Tiempo de lectura: 3 minutos

In software engineering, disagreements on how to approach a project or differences in technical expertise are just par for the course in this line of work. But just because conflicts are common, doesn’t mean that we need to let them simmer and grow. So, how do we handle these conflicts in a way that promotes growth and progress for the team? Enter Kim Scott’s radical candor and Marshall Rosenberg’s Nonviolent Communication (NVC) model.

Both methods focus on creating a safe and open environment for honest and direct communication, promoting understanding and empathy among team members. Kim Scott’s radical candor encourages the practice of giving and receiving candid feedback, while the NVC model emphasizes understanding and expressing one’s own needs and the needs of others in order to resolve conflicts nonviolently. The NVC model encourages the use of observations, feelings, needs and requests, which are all integral parts of the model and are used together in order to communicate in a structured, effective and efficient way.

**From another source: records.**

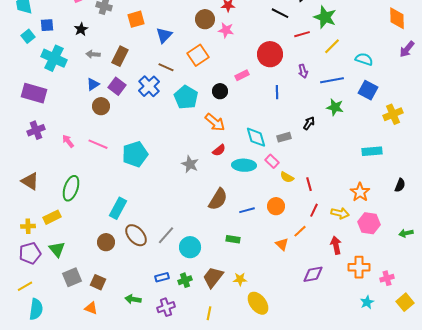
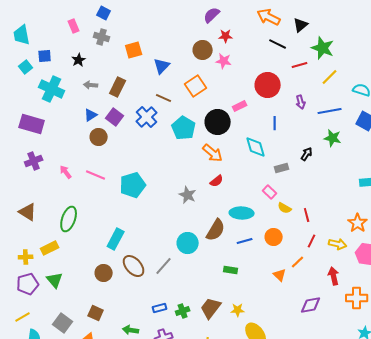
black circle: (220, 91) -> (218, 122), size x1.6
cyan diamond: (256, 137) -> (256, 147), moved
cyan ellipse: (244, 165) -> (242, 213), moved
cyan circle: (190, 247) -> (188, 243), moved
gray square: (72, 277) -> (63, 323), moved, turned -30

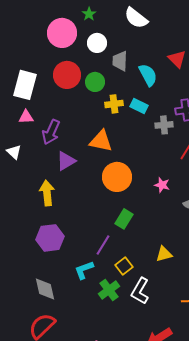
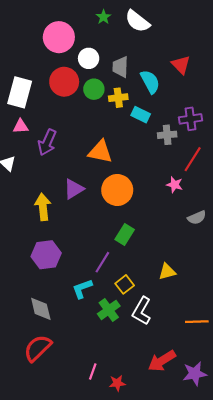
green star: (89, 14) -> (103, 17), moved
white circle: (97, 43) -> (89, 58), moved
yellow cross: (114, 104) -> (118, 98), moved
purple triangle: (66, 161) -> (74, 189), moved
pink star: (162, 185) -> (175, 185), moved

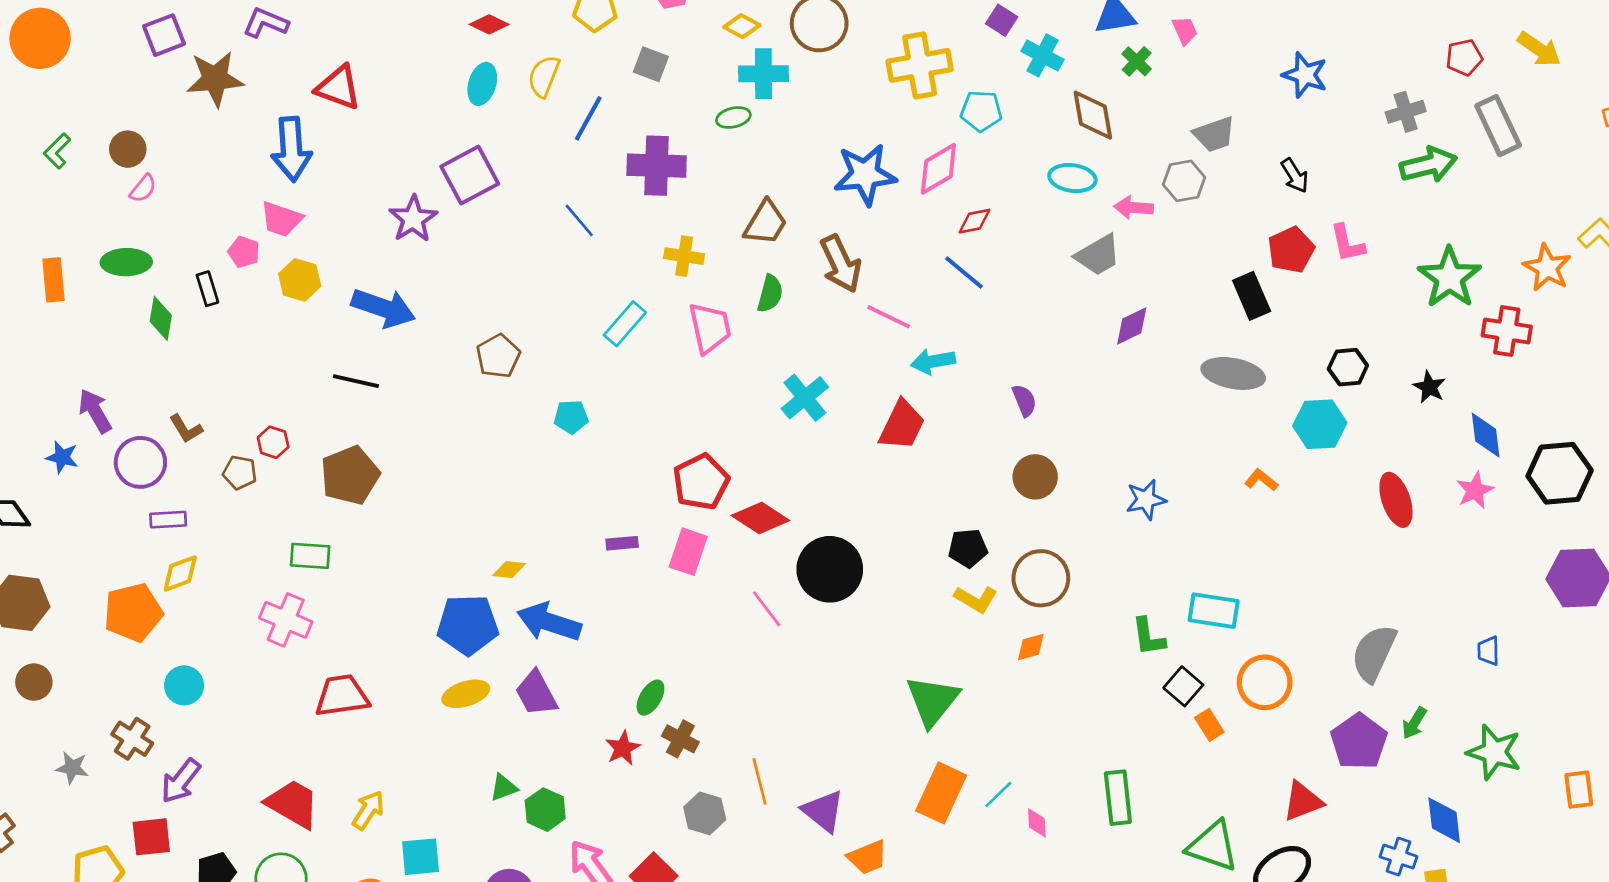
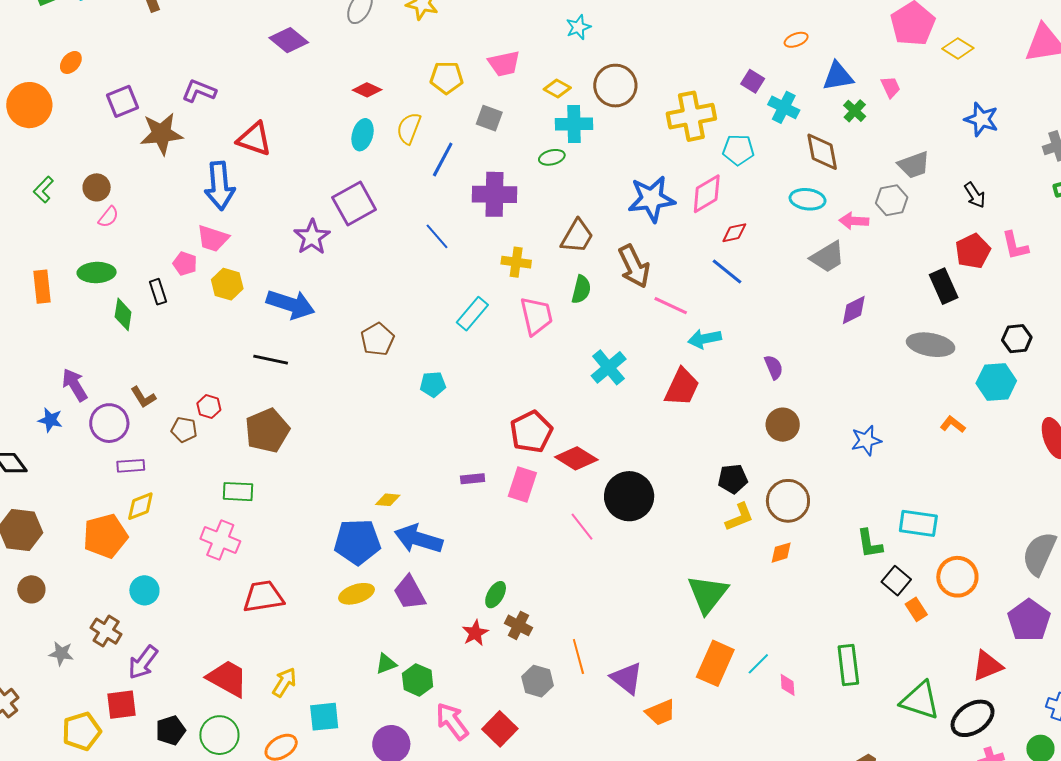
yellow L-shape: (976, 599) -> (739, 517), turned -52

In my recent experience with my team, Internal Tools, I found myself facing a conflict over the best way to approach a user story. A user story is a brief statement of a feature or requirement that an end user needs in an Agile software development framework. It is used to capture requirements and prioritize them in an easily understandable format. User stories are often accompanied by story points, which are a numerical value assigned to each one of them to indicate its complexity and effort required to implement it. These story points are determined by the group as a team agreement. 

The conflict arose when a couple of colleagues decided to change the technology of that user story, while they were debating on which was the best approach, to a new and different one, even though no one on the team had worked with it in depth or mastered it. At first, I felt excited and slightly overwhelmed by the new challenge and decided to go along with it. However, after spending two days going over documentation and making tests without success, I found myself feeling lost and frustrated. I knew what I had to do, I needed to address the situation with my crew.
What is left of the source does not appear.